Grève à i-Télé : "Bolloré ne nous aime pas"

Depuis plus de 24 heures, la chaîne d'info en continu diffuse de vieux programmes. Les salariés protestent contre la suppression annoncée de 70 postes et contre l'absence de stratégie de la chaîne, détenue par l'homme d'affaires Vincent Bolloré.

Un logo de le chaîne d\'information en continue iTélé, le 9 décembre 2015, dans les studios de Boulogne-Billancourt (Hauts-de-Seine).
Un logo de le chaîne d'information en continue iTélé, le 9 décembre 2015, dans les studios de Boulogne-Billancourt (Hauts-de-Seine). (KENZO TRIBOUILLARD / AFP)

Le groupe Canal+, dirigé par Vincent Bolloré, est une nouvelle fois dans la tourmente. La rédaction de la chaîne d'information du groupe, i-Télé, a entamé une grève reconductible, lundi 27 juin aux alentours de midi. Depuis plus de 24 heures, les images tournent en boucle. Seuls les bandeaux d'alerte en bas de l'écran restent alimentés par des journalistes stagiaires. 

Les salariés de la chaîne protestent contre les suppressions de postes prévus à la rentrée prochaine. Au total, sur les quelque 220 salariés de la chaîne, ce sont 70 postes qui vont disparaître, indique un communiqué du syndicat PlusLibres, notamment en raison de la quasi-disparition des JT sur Canal+ et sur D8. La direction a notamment annoncé son intention de ne pas renouveler 52 CDDU (contrat à durée déterminée d'usage), en raison de leur illégalité. 

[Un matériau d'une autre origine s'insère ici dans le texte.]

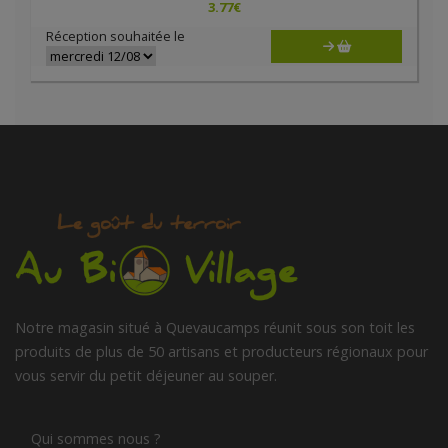
3.77
€
Réception souhaitée le
Notre magasin situé à Quevaucamps réunit sous son toit les
produits de plus de 50 artisans et producteurs régionaux pour
vous servir du petit déjeuner au souper.
Qui sommes nous ?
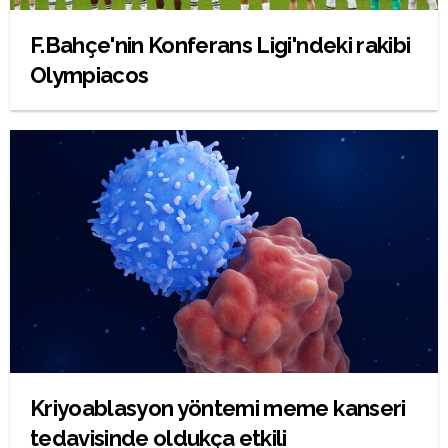
F.Bahçe'nin Konferans Ligi'ndeki rakibi
Olympiacos
Kriyoablasyon yöntemi meme kanseri
tedavisinde oldukça etkili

"Il s'agit d'un plan social déguisé, s'étouffe une journaliste de la chaîne contactée par francetv info, on ne demande pas le maintien des CDDU, mais leur requalification en CDI." Les journalistes ne décolèrent pas depuis qu'ils ont appris la semaine dernière cette cure d'amincissement en même temps que la nouvelle grille des programmes. "Même si on nous enlève 1h30 d'antenne, on nous demande de faire quasi la même chose avec 50 personnes en moins", continue une salariée de la chaîne.

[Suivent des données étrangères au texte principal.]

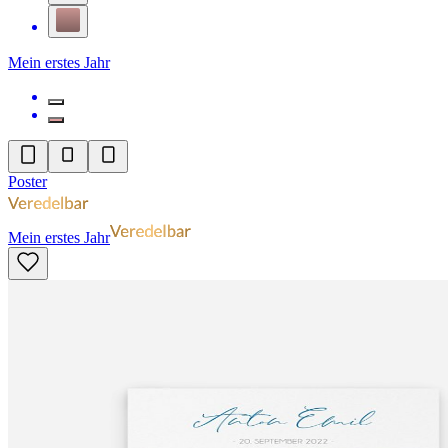
Mein erstes Jahr
Poster
Mein erstes Jahr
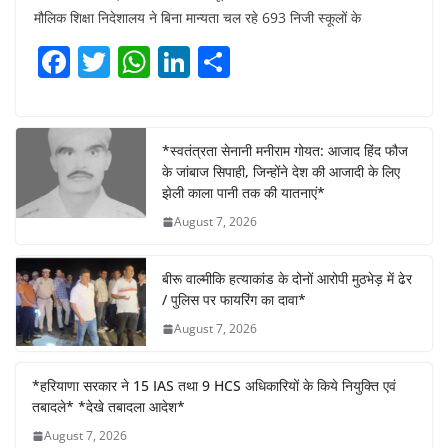
मौलिक शिक्षा निदेशालय ने बिना मान्यता चल रहे 693 निजी स्कूलों के
F
T
W
Li
S
a
w
h
n
h
c
itt
at
k
ar
e
er
s
e
e
*स्वतंत्रता सेनानी मनीराम गोयत: आजाद हिंद फौज
के जांबाज सिपाही, जिन्होंने देश की आजादी के लिए
b
A
dI
झेली काला पानी तक की यातनाएं*
o
p
n
August 7, 2026
o
p
k
बीरू वाल्मीकि हत्याकांड के दोनों आरोपी मुठभेड़ में ढेर
/ पुलिस पर फायरिंग का दावा*
August 7, 2026
*हरियाणा सरकार ने 15 IAS तथा 9 HCS अधिकारियों के किये नियुक्ति एवं
तबादले* *देखे तबादला आदेश*
August 7, 2026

C'est irréalisable, on est incapable de tenir ce rythme.Journaliste d'i-TéléFrancetv info

Projets de publireportages et pressions éditoriales

Les journalistes se révoltent également contre le flou du projet éditorial proposé par leur direction. Début juin, ils avaient voté massivement pour une motion de défiance contre cette direction, après l'annonce notamment de projets de publireportages. 

"La colère remonte déjà à plusieurs mois. Il n'y a aucune stratégie, on ne nous donne pas d'infos, sans parler des pressions sur la ligne éditoriale", s'exaspère Jean-Baptiste Rivoire, élu SNJ-CGT et membre de la société des journalistes de Canal+ et d'i-Télé, contacté par francetv info. Le rédacteur en chef adjoint de "Spécial investigation", émission supprimée à la rentrée, était aux premières loges au moment de la censure par Vincent Bolloré d'une enquête sur le Crédit Mutuel.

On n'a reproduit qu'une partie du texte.